Когда Ленин закончил речь и пошел к выходу из цеха, дорогу ему преградил сначала темноволосый юноша лет 16 в гимназическом пальто, который подал вождю записку. Тот ее взял и пошел дальше. Вместе с Лениным из цеха выходила большая группа рабочих.
Водитель завел машину, и через несколько минут во дворе появились люди, впереди которых шел Ильич, оживленно беседуя с рабочими.

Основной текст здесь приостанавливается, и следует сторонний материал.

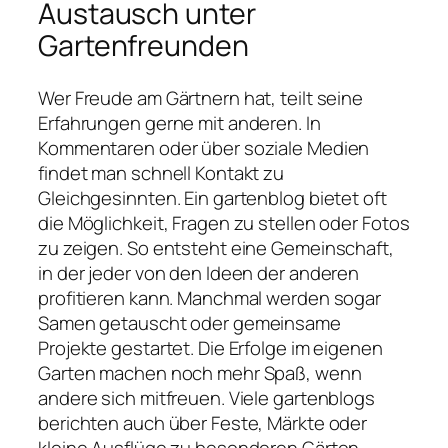
Austausch unter
Gartenfreunden
Wer Freude am Gärtnern hat, teilt seine
Erfahrungen gerne mit anderen. In
Kommentaren oder über soziale Medien
findet man schnell Kontakt zu
Gleichgesinnten. Ein gartenblog bietet oft
die Möglichkeit, Fragen zu stellen oder Fotos
zu zeigen. So entsteht eine Gemeinschaft,
in der jeder von den Ideen der anderen
profitieren kann. Manchmal werden sogar
Samen getauscht oder gemeinsame
Projekte gestartet. Die Erfolge im eigenen
Garten machen noch mehr Spaß, wenn
andere sich mitfreuen. Viele gartenblogs
berichten auch über Feste, Märkte oder
kleine Ausflüge zu besonderen Gärten.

В двух-трех шагах от машины он остановился, продолжая разговор с двумя женщинами. Еще две женщины стояли рядом. Когда Ленин собирался сделать последние шаги к подножке машины, вдруг раздался выстрел. Люди, шедшие за ним, бросились врассыпную с криком: «Стреляют!» Началась паника. Водитель Гиль вспоминал: «Моментально повернул я голову по направлению выстрела и увидел женщину — ту самую, которая час назад расспрашивала меня о Ленине. Она стояла с левой стороны машины, у переднего крыла, и целилась в грудь Владимира Ильича. Раздался еще один выстрел». Ленин был ранен и упал на землю возле автомобиля. А водитель с наганом в руках бросился к стрелявшей женщине и прицелился в нее. Но кругом было очень много народа, и он не решился выстрелить. Тем временем женщина бросила браунинг ему под ноги и метнулась в толпу, а водитель склонился над раненым вождем.